Bob Sheriff's patrol boat sheep-dogged the convoy like a destroyer. Coming close, I could see his salt-caked, stubbly face. He had driven himself hard since the attack three days previously. Sheriff had found a couple of seaboots and some planks from the sunken boat, but nothing which would serve to identify her. The Mazy Zed had sneaked out of Angras Juntas, seeing nothing. Now she was wallowing at the end of the heavy tow as the ex-harbour tug Walvis Bay dug her broad shoulders deep. Once the Mazy Zed was in position, the tug was to return to Angras Juntas for the radar men and their equipment, which could not be dismantled in time for our flying departure. The Malgas stood out to windward, holding station with a precision which seemed more like power than sail.
There was no sign of any humans at the hutments.
I gestured at the flag.

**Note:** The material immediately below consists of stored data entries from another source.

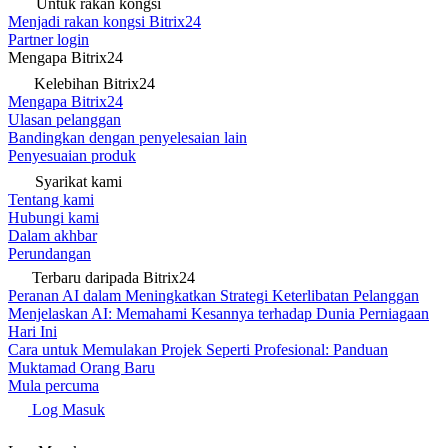
Untuk rakan kongsi
Menjadi rakan kongsi Bitrix24
Partner login
Mengapa Bitrix24
Kelebihan Bitrix24
Mengapa Bitrix24
Ulasan pelanggan
Bandingkan dengan penyelesaian lain
Penyesuaian produk
Syarikat kami
Tentang kami
Hubungi kami
Dalam akhbar
Perundangan
Terbaru daripada Bitrix24
Peranan AI dalam Meningkatkan Strategi Keterlibatan Pelanggan
Menjelaskan AI: Memahami Kesannya terhadap Dunia Perniagaan
Hari Ini
Cara untuk Memulakan Projek Seperti Profesional: Panduan
Muktamad Orang Baru
Mula percuma
Log Masuk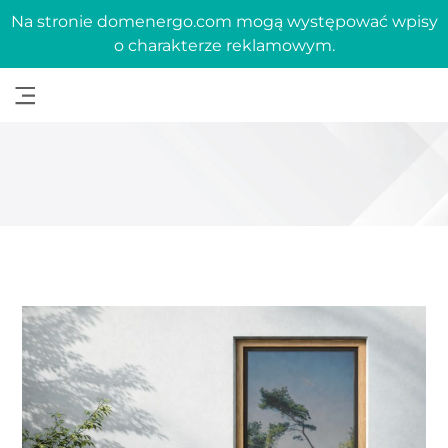
Na stronie domenergo.com mogą występować wpisy
o charakterze reklamowym.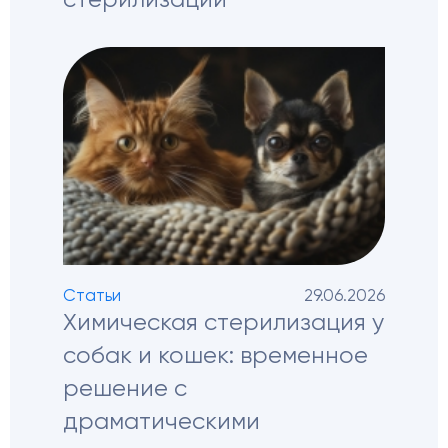
стерилизации
Статьи
29.06.2026
Химическая стерилизация у
собак и кошек: временное
решение с
драматическими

That's his flag, but I don't see a soul.'
Rhennin, in a duffel coat and balaclava against the winter chill, stared at the icing-white island. 'So that's Mercury! It looks…'
'As if coiled to strike,' I finished. 'Like the flag.' I tensed up at the sight of the island again, and felt clammy under my windbreaker.
'I wonder if my father ever saw it?' asked Mary. She looked ridiculously young in a gay Fair Isle sweater and pompom cap.
That's pretty certain,' I replied. 'Look, there are the quicksands — the whole shoreline is rotten…'
'What are those odd T-shaped patches of white?'
'I never had time to find out. They puzzled me too. You can't see it from here, but from the top of Sudhuk there's a line of them into the desert.'
I told them also about the old Portuguese warship trapped in the quicksands.
'And Strandloper's Water?' she asked in a low voice.
I shrugged. 'East of the sea… ask Shelborne.'
Rhennin picked up the loudhailer microphone. 'Bob!' he called. 'Go and take a look-see — we can't see anyone.'
'Good-oh!' came back the metallic, cheerful voice. 'Guns deep a-dipping, and all that?'
I took the instrument from Rhennin. 'Be careful, Bob — very careful. He's a foxy one. We'll hold hard here until you come back. Tell the tug.'
'Roger!' The swift craft rose on its hydrofoils joyfully, like an albatross stretching its wings for a thousand-mile flight. There was no sound but the creak of the ungainly barge and the crunch of the sea over her low freeboard. Mary kept her glasses on the shore; we had been three days together now, and the way she had of calming our nerves and knitting together all the diverse elements in the crew had won our hearts. For myself, I had taken a strange, strong liking to her.
Now her binoculars crescent-cased the bay, resting on the old coasters and coming back to the quicksands.
' "Something hid behind the ranges,"' she said softly.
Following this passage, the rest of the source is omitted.